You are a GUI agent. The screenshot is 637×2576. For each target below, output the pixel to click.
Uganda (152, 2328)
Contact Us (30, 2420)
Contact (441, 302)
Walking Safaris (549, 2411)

·····

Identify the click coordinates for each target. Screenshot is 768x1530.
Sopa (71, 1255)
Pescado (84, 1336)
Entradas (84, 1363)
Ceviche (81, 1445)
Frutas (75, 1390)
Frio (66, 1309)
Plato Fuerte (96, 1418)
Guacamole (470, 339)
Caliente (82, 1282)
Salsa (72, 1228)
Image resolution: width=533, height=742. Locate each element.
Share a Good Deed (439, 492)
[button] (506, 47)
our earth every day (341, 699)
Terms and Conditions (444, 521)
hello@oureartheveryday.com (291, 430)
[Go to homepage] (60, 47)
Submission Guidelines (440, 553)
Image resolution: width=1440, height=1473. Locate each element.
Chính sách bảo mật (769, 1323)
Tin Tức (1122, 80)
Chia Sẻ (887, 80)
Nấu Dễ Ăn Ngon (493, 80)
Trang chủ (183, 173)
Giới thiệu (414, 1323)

·····

PROMPT -
Scan the material above. Copy each line that holds the word "element".

TASK OUTPUT -
Image resolution: width=533, height=742. Locate each element.
Image resolution: width=1440, height=1473. Locate each element.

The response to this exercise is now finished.